A user experience study conducted by the university’s Teaching and Learning Transformation Center (TLTC) found that students thought TERP Classrooms made courses seem closer knit, appreciated that the instructor could move around more easily, and liked the many whiteboards and screens.
The goal is to have 70 TERP Classrooms by 2022, Gossett said, but the spaces aren’t one-size-fits-all. Take a tour below to learn more about the four types of TERP Classrooms:
Eye2Eye
Wheeled desks and chairs, some with integrated storage, allow for quick classroom reconfiguration and encourage interactive activities. For example, lecturer Nicole Mogul, who teaches an engineering ethics course as well as classes in the College Park Scholars Science, Technology & Society program, uses the Eye2Eye style to have students form circles or pair up to create storyboards of ethical case studies.
“I’m constantly able to change the beat of the classroom—I can make it more intimate or make it more public,” Mogul said. “It’s just fantastic to be able to have the flexibility. I can make my classroom into a new classroom in 10–15 seconds.”
Tiered-Collaborative
Seating is arranged in tiers that are two rows deep, and the chairs in the front row can turn 180 degrees to enhance teamwork. Jennifer Littlefield, a lecturer and director of undergraduate studies in the School of Public Policy, used the classroom style to have students in her “Foundations of Public Policy” class vote on issues and pair up to discuss.

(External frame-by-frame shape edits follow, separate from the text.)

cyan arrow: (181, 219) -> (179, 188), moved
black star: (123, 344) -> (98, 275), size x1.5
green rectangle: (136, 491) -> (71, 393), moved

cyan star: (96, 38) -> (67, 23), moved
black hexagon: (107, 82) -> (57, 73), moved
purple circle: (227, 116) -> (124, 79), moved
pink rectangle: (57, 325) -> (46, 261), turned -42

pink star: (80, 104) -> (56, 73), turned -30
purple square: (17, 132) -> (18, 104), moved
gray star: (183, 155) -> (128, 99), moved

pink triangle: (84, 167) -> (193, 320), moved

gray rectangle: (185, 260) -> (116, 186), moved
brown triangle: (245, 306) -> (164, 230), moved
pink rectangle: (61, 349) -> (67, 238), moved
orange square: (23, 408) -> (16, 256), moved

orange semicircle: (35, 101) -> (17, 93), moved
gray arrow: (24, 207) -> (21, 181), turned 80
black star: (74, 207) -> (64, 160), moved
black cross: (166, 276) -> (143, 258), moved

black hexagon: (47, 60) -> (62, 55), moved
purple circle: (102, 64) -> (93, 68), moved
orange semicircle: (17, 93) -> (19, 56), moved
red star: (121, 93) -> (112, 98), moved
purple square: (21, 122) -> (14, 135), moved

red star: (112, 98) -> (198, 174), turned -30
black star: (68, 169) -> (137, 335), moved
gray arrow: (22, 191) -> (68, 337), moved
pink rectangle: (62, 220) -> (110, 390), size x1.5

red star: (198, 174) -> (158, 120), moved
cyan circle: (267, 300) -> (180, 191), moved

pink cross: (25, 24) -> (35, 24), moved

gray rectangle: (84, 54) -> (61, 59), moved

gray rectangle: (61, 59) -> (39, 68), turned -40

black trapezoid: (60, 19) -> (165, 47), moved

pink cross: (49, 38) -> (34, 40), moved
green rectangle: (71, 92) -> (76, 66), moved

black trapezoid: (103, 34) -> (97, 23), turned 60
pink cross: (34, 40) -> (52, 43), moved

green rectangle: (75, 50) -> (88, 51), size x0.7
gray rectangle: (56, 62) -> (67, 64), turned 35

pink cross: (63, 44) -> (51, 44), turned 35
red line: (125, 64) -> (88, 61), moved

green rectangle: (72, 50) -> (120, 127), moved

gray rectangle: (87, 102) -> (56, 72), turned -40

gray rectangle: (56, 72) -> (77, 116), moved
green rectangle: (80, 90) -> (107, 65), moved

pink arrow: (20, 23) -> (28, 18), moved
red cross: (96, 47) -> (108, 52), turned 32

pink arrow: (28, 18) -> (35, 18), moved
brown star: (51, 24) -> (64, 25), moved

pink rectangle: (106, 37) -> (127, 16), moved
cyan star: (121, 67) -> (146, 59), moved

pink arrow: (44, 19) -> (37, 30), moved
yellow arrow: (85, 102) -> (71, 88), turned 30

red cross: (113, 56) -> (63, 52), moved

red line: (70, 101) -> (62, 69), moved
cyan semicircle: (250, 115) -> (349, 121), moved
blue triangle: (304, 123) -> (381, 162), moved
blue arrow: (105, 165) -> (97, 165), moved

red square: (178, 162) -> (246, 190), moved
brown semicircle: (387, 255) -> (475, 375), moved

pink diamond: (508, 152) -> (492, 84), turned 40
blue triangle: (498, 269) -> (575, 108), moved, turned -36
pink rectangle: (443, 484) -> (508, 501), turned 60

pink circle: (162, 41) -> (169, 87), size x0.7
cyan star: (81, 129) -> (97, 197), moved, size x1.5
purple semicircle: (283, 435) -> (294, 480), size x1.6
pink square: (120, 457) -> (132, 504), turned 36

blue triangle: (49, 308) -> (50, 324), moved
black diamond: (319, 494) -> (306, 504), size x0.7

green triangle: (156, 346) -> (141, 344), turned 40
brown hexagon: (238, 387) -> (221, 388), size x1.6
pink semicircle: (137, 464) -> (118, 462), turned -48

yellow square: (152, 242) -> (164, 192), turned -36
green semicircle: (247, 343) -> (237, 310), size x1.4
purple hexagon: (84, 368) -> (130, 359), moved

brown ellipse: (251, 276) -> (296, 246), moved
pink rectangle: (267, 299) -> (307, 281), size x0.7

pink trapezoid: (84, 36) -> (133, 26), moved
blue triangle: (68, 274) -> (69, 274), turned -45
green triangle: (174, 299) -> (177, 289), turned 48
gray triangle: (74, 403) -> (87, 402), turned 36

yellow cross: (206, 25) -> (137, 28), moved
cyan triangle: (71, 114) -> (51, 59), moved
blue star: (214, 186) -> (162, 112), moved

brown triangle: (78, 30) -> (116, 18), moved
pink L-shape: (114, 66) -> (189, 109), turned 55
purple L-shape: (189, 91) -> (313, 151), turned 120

“It’s a large classroom, but it doesn’t feel large,” Littlefield said. “The pairing is a lot easier in that collaborative space than in really tight rooms.”
6Round
Round tables seating six students each are surrounded by projector screens and marker boards on multiple walls, and wide aisles allow the instructor to easily circulate around the space without a traditional “front” to the classroom. Scott Roberts, director of instructional excellence and innovation in the TLTC and a senior psychology lecturer, uses a 6Round room in his “Introduction to Psychology” and “The Psychology of Evil” courses to facilitate team discussions about topics like the effects of exposure to violent videogames.
“The structure allowed me to have the students be the ones taking the lead rather than me,” Roberts said. “When I was teaching ‘Psychology of Evil’ (in a traditional auditorium), it was much more physically difficult for students to turn around and have meaningful discussions in small groups.”
Media Share
Peninsula-style tables each seat six students and come equipped with a shared screen around which the students can collaborate. Deborah Mateik, director of learning technology design, teaches a TLTC “Academic Technologies” course and found the Media Share style helped students critique and build webpages as a team.
“It made them all focus on one thing,” Mateik said. “There was only one keyboard, so when they started clicking around to navigate their way through, they all had the same experience at the same time.”